Work instruction: Print each entry in full, word for word, with no pictures in the result.

Records from a collection:
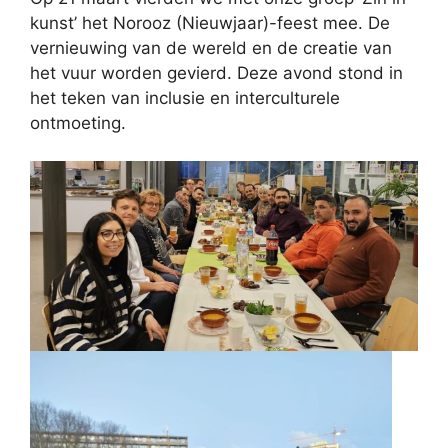
kunst’ het Norooz (Nieuwjaar)-feest mee. De
vernieuwing van de wereld en de creatie van
het vuur worden gevierd. Deze avond stond in
het teken van inclusie en interculturele
ontmoeting.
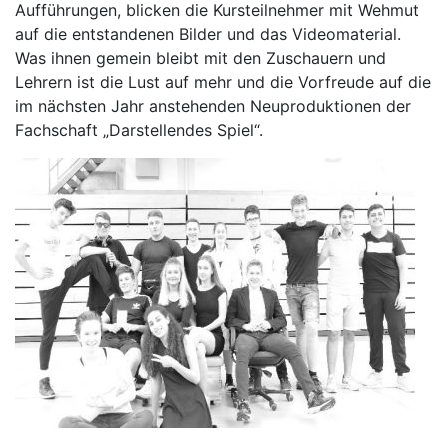
Aufführungen, blicken die Kursteilnehmer mit Wehmut
auf die entstandenen Bilder und das Videomaterial.
Was ihnen gemein bleibt mit den Zuschauern und
Lehrern ist die Lust auf mehr und die Vorfreude auf die
im nächsten Jahr anstehenden Neuproduktionen der
Fachschaft „Darstellendes Spiel“.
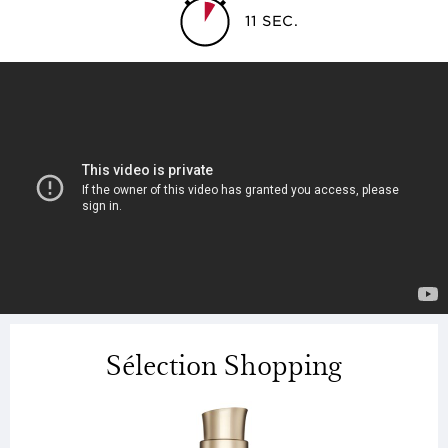
11 SEC.
Sélection Shopping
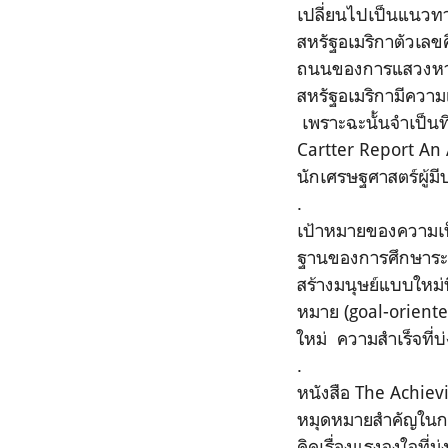
เปลี่ยนไปเป็นแนวท
สหรัฐอเมริกาตัวเลข
ถนนของการแสวงหาคว
สหรัฐอเมริกามีความ
เพราะฉะนั้นจำเป็นที
Cartter Report An
นักเศรษฐศาสตร์ผู้ม
.
เป้าหมายของความเป็
ฐานของการศึกษาระดับ
สร้างมนุษย์แบบใหม่ท
หมาย (goal-oriente
ใหม่ ความสำเร็จที่
.
หนังสือ The Achiev
หมุดหมายสำคัญในกา
คิดเรื่องแรงจูงใจที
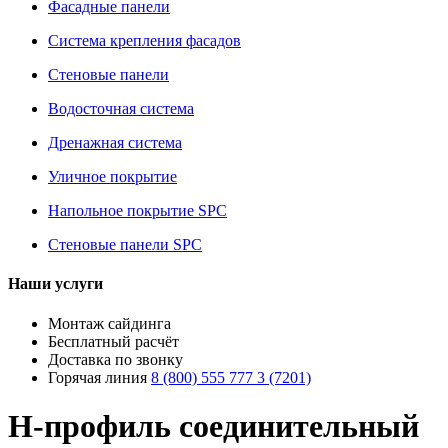
Фасадные панели
Система крепления фасадов
Стеновые панели
Водосточная система
Дренажная система
Уличное покрытие
Напольное покрытие SPC
Стеновые панели SPC
Наши услуги
Монтаж сайдинга
Бесплатный расчёт
Доставка по звонку
Горячая линия
8 (800) 555 777 3 (7201)
H-профиль соединительный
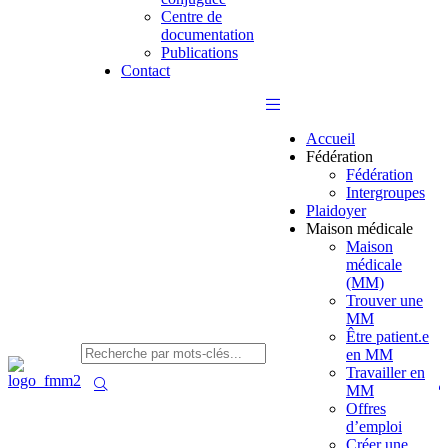
Centre de
documentation
Publications
Contact
Accueil
Fédération
Fédération
Intergroupes
Plaidoyer
Maison médicale
Maison
médicale
(MM)
Trouver une
MM
Être patient.e
en MM
Travailler en
MM
Offres
d’emploi
Créer une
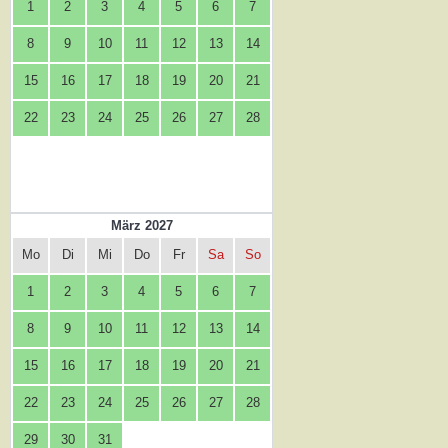
1
2
3
4
5
6
7
8
9
10
11
12
13
14
15
16
17
18
19
20
21
22
23
24
25
26
27
28
März 2027
Mo
Di
Mi
Do
Fr
Sa
So
1
2
3
4
5
6
7
8
9
10
11
12
13
14
15
16
17
18
19
20
21
22
23
24
25
26
27
28
29
30
31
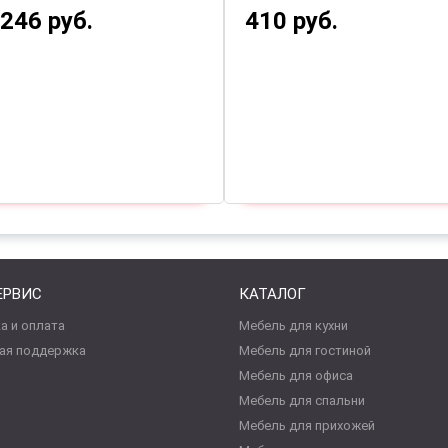
422 руб.
439 руб.
ЕРВИС
КАТАЛОГ
а и оплата
Мебель для кухни
ая поддержка
Мебель для гостиной
Мебель для офиса
Мебель для спальни
Мебель для прихожей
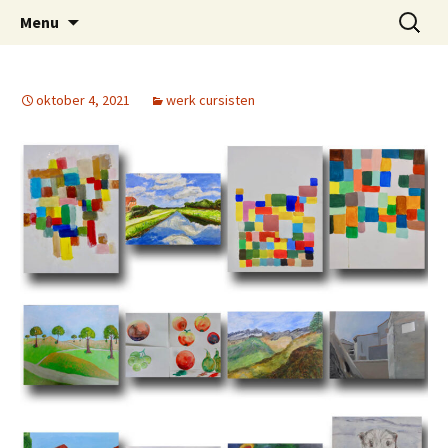
Schildercursus nijmegen
Naar
Zoeken
Cursisten-peterbremer
Menu
de
naar:
inhoud
springen
oktober 4, 2021
werk cursisten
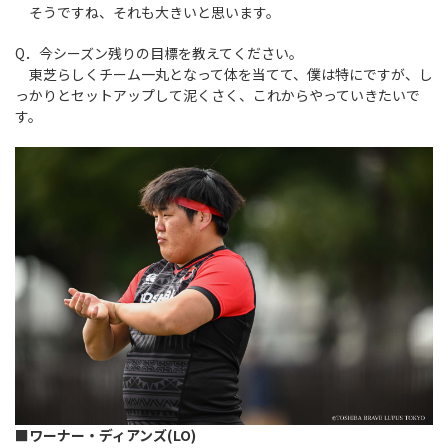
そうですね、それも大きいと思います。
Q．今シーズン残りの目標を教えてください。
東芝らしくチーム一丸となって体を当てて、僕は特にですが、し
っかりとセットアップして泥くさく、これからやっていきたいで
す。
■ワーナー・ディアンズ(LO)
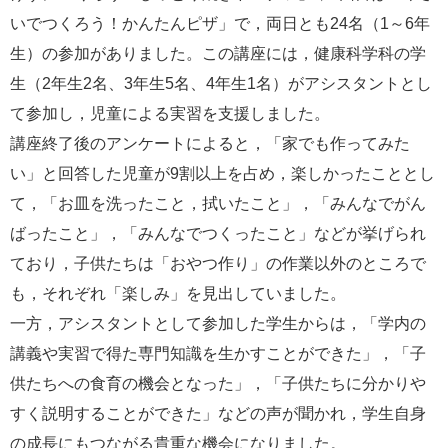
e
いでつくろう！かんたんピザ」で，両日とも24名（1～6年
カ
生）の参加がありました。この講座には，健康科学科の学
ス
タ
生（2年生2名、3年生5名、4年生1名）がアシスタントとし
ム
て参加し，児童による実習を支援しました。
検
索
講座終了後のアンケートによると，「家でも作ってみた
い」と回答した児童が9割以上を占め，楽しかったこととし
て，「お皿を洗ったこと，拭いたこと」，「みんなでがん
ばったこと」，「みんなでつくったこと」などが挙げられ
ており，子供たちは「おやつ作り」の作業以外のところで
も，それぞれ「楽しみ」を見出していました。
一方，アシスタントとして参加した学生からは，「学内の
講義や実習で得た専門知識を生かすことができた」，「子
供たちへの食育の機会となった」，「子供たちに分かりや
すく説明することができた」などの声が聞かれ，学生自身
の成長にもつながる貴重な機会になりました。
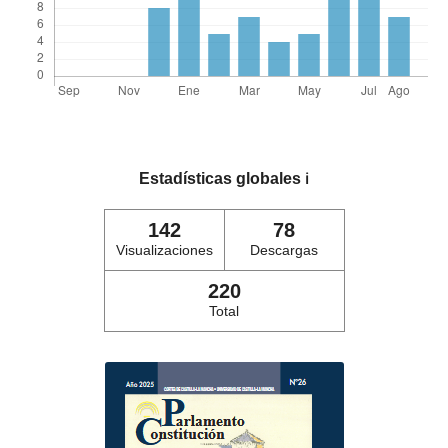
Estadísticas globales
ℹ️
142
78
Visualizaciones
Descargas
220
Total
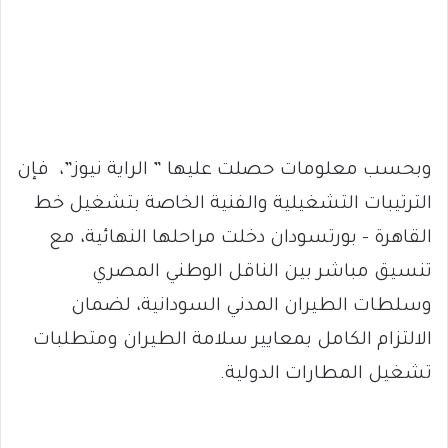
وبحسب معلومات حصلت عليها ” الراية نيوز”، فإن
الترتيبات التشغيلية والفنية الخاصة بتشغيل خط
القاهرة – بورتسودان دخلت مراحلها النهائية، مع
تنسيق مباشر بين الناقل الوطني المصري
وسلطات الطيران المدني السودانية، لضمان
الالتزام الكامل بمعايير سلامة الطيران ومتطلبات
تشغيل المطارات الدولية.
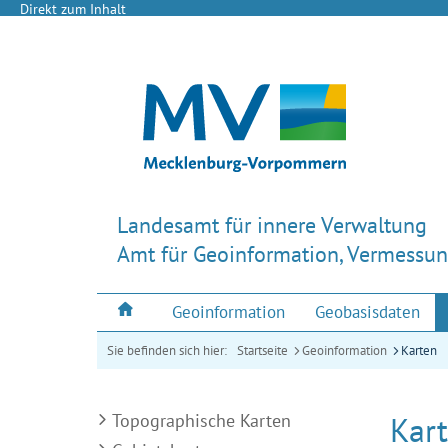
Direkt zum Inhalt
Landesamt für innere Verwaltung
Amt für Geoinformation, Vermessun
Geoinformation
Geobasisdaten
Sie befinden sich hier:
Startseite
Geoinformation
Karten
Topographische Karten
Kar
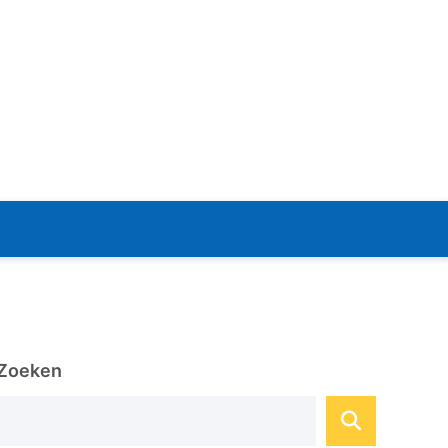
Zoeken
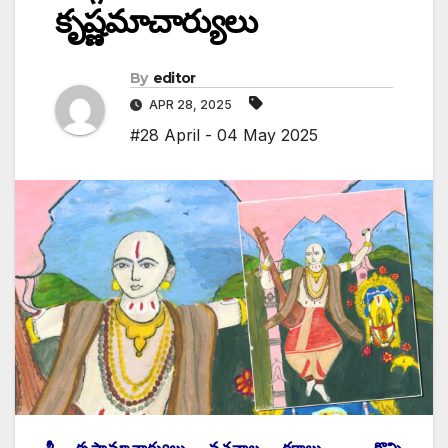
కృష్ణమాచార్యులు
By
editor
APR 28, 2025
#28 April - 04 May 2025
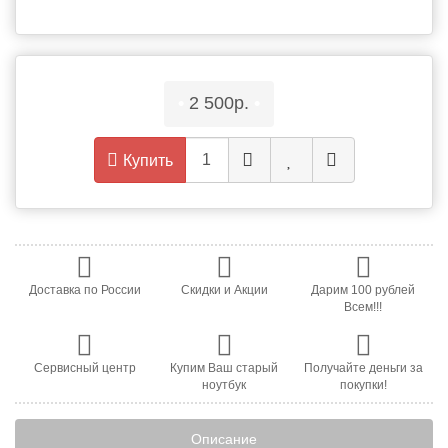
•
2 500р.
•
Купить
Доставка по России
Скидки и Акции
Дарим 100 рублей
Всем!!!
Сервисный центр
Купим Ваш старый
Получайте деньги за
ноутбук
покупки!
Описание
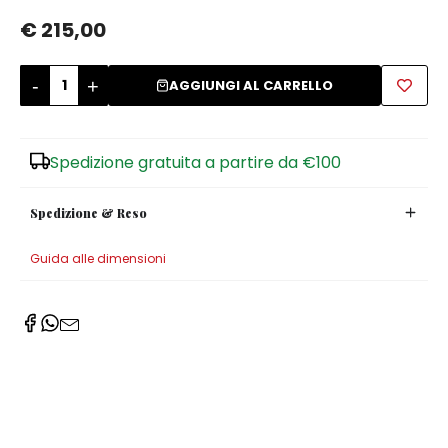
€ 215,00
Zuccheriere
-
+
AGGIUNGI AL CARRELLO
Spedizione gratuita a partire da €100
Spedizione & Reso
Guida alle dimensioni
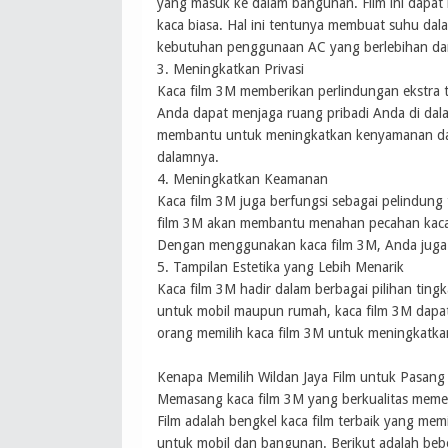
yang masuk ke dalam bangunan. Film ini dapa
kaca biasa. Hal ini tentunya membuat suhu dal
kebutuhan penggunaan AC yang berlebihan dan 
3. Meningkatkan Privasi
Kaca film 3M memberikan perlindungan ekstra 
Anda dapat menjaga ruang pribadi Anda di dalam
membantu untuk meningkatkan kenyamanan dan 
dalamnya.
4. Meningkatkan Keamanan
Kaca film 3M juga berfungsi sebagai pelindung
film 3M akan membantu menahan pecahan kaca a
Dengan menggunakan kaca film 3M, Anda juga
5. Tampilan Estetika yang Lebih Menarik
Kaca film 3M hadir dalam berbagai pilihan ting
untuk mobil maupun rumah, kaca film 3M dapa
orang memilih kaca film 3M untuk meningkatka
Kenapa Memilih Wildan Jaya Film untuk Pasang
Memasang kaca film 3M yang berkualitas memer
Film adalah bengkel kaca film terbaik yang me
untuk mobil dan bangunan. Berikut adalah beb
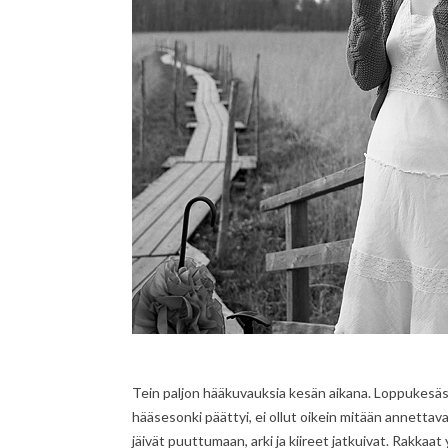
Tein paljon hääkuvauksia kesän aikana. Loppukesästä
hääsesonki päättyi, ei ollut oikein mitään annettava
jäivät puuttumaan, arki ja kiireet jatkuivat. Rakkaat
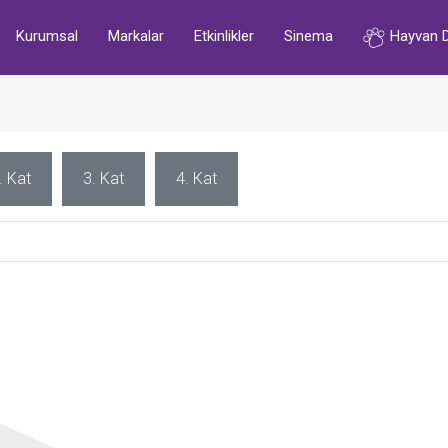
Kurumsal
Markalar
Etkinlikler
Sinema
Hayvan 
. Kat
3. Kat
4. Kat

Answer below:
kunst’ het Norooz (Nieuwjaar)-feest mee. De
vernieuwing van de wereld en de creatie van
het vuur worden gevierd. Deze avond stond in
het teken van inclusie en interculturele
ontmoeting.
Aufführungen, blicken die Kursteilnehmer mit Wehmut
auf die entstandenen Bilder und das Videomaterial.
Was ihnen gemein bleibt mit den Zuschauern und
Lehrern ist die Lust auf mehr und die Vorfreude auf die
im nächsten Jahr anstehenden Neuproduktionen der
Fachschaft „Darstellendes Spiel“.
11 SEC.
Sélection Shopping
เปลี่ยนไปเป็นแนวท
สหรัฐอเมริกาตัวเลข
ถนนของการแสวงหาคว
สหรัฐอเมริกามีความ
เพราะฉะนั้นจำเป็นที
Cartter Report An
นักเศรษฐศาสตร์ผู้ม
.
เป้าหมายของความเป็
ฐานของการศึกษาระดับ
สร้างมนุษย์แบบใหม่ท
หมาย (goal-oriente
ใหม่ ความสำเร็จที่
.
หนังสือ The Achiev
หมุดหมายสำคัญในกา
คิดเรื่องแรงจูงใจที
Фасадные панели
Система крепления фасадов
Стеновые панели
Водосточная система
Дренажная система
Уличное покрытие
Напольное покрытие SPC
Стеновые панели SPC
Наши услуги
Монтаж сайдинга
Бесплатный расчёт
Доставка по звонку
Горячая линия
8 (800) 555 777 3 (7201)
H-профиль соединительный
Centre de
documentation
Publications
Contact
Accueil
Fédération
Fédération
Intergroupes
Plaidoyer
Maison médicale
Maison
médicale
(MM)
Trouver une
MM
Être patient.e
en MM
Travailler en
MM
Offres
d’emploi
Créer une
1
2
3
4
5
6
7
8
9
10
11
12
13
14
15
16
17
18
19
20
21
22
23
24
25
26
27
28
März 2027
Mo
Di
Mi
Do
Fr
Sa
So
1
2
3
4
5
6
7
8
9
10
11
12
13
14
15
16
17
18
19
20
21
22
23
24
25
26
27
28
29
30
31
422 руб.
439 руб.
ЕРВИС
КАТАЛОГ
а и оплата
Мебель для кухни
ая поддержка
Мебель для гостиной
Мебель для офиса
Мебель для спальни
Мебель для прихожей
Schildercursus nijmegen
Naar
Zoeken
Cursisten-peterbremer
Menu
de
naar:
inhoud
springen
oktober 4, 2021
werk cursisten
そうですね、それも大きいと思います。
Q．今シーズン残りの目標を教えてください。
東芝らしくチーム一丸となって体を当てて、僕は特にですが、し
っかりとセットアップして泥くさく、これからやっていきたいで
す。
■ワーナー・ディアンズ(LO)
e
いでつくろう！かんたんピザ」で，両日とも24名（1～6年
カ
生）の参加がありました。この講座には，健康科学科の学
ス
タ
生（2年生2名、3年生5名、4年生1名）がアシスタントとし
ム
て参加し，児童による実習を支援しました。
検
索
講座終了後のアンケートによると，「家でも作ってみた
い」と回答した児童が9割以上を占め，楽しかったこととし
て，「お皿を洗ったこと，拭いたこと」，「みんなでがん
ばったこと」，「みんなでつくったこと」などが挙げられ
ており，子供たちは「おやつ作り」の作業以外のところで
も，それぞれ「楽しみ」を見出していました。
一方，アシスタントとして参加した学生からは，「学内の
講義や実習で得た専門知識を生かすことができた」，「子
供たちへの食育の機会となった」，「子供たちに分かりや
すく説明することができた」などの声が聞かれ，学生自身
の成長にもつながる貴重な機会になりました。
Estadísticas globales
ℹ️
142
78
Visualizaciones
Descargas
220
Total
وبحسب معلومات حصلت عليها ” الراية نيوز”، فإن
الترتيبات التشغيلية والفنية الخاصة بتشغيل خط
القاهرة – بورتسودان دخلت مراحلها النهائية، مع
تنسيق مباشر بين الناقل الوطني المصري
وسلطات الطيران المدني السودانية، لضمان
الالتزام الكامل بمعايير سلامة الطيران ومتطلبات
تشغيل المطارات الدولية.
Direkt zum Inhalt
Landesamt für innere Verwaltung
Amt für Geoinformation, Vermessun
Geoinformation
Geobasisdaten
Sie befinden sich hier:
Startseite
Geoinformation
Karten
Topographische Karten
Kar
Zoeken
కృష్ణమాచార్యులు
By
editor
APR 28, 2025
#28 April - 04 May 2025
•
2 500р.
•
Купить
Доставка по России
Скидки и Акции
Дарим 100 рублей
Всем!!!
Сервисный центр
Купим Ваш старый
Получайте деньги за
ноутбук
покупки!
Описание
€ 215,00
Zuccheriere
-
+
AGGIUNGI AL CARRELLO
Spedizione gratuita a partire da €100
Spedizione & Reso
Guida alle dimensioni
yang masuk ke dalam bangunan. Film ini dapa
kaca biasa. Hal ini tentunya membuat suhu dal
kebutuhan penggunaan AC yang berlebihan dan 
3. Meningkatkan Privasi
Kaca film 3M memberikan perlindungan ekstra 
Anda dapat menjaga ruang pribadi Anda di dalam
membantu untuk meningkatkan kenyamanan dan 
dalamnya.
4. Meningkatkan Keamanan
Kaca film 3M juga berfungsi sebagai pelindung
film 3M akan membantu menahan pecahan kaca a
Dengan menggunakan kaca film 3M, Anda juga
5. Tampilan Estetika yang Lebih Menarik
Kaca film 3M hadir dalam berbagai pilihan ting
untuk mobil maupun rumah, kaca film 3M dapa
orang memilih kaca film 3M untuk meningkatka
Kenapa Memilih Wildan Jaya Film untuk Pasang
Memasang kaca film 3M yang berkualitas memer
Film adalah bengkel kaca film terbaik yang me
untuk mobil dan bangunan. Berikut adalah beb
Tein paljon hääkuvauksia kesän aikana. Loppukesästä
hääsesonki päättyi, ei ollut oikein mitään annettava
jäivät puuttumaan, arki ja kiireet jatkuivat. Rakkaat
Kurumsal
Markalar
Etkinlikler
Sinema
Hayvan 
. Kat
3. Kat
4. Kat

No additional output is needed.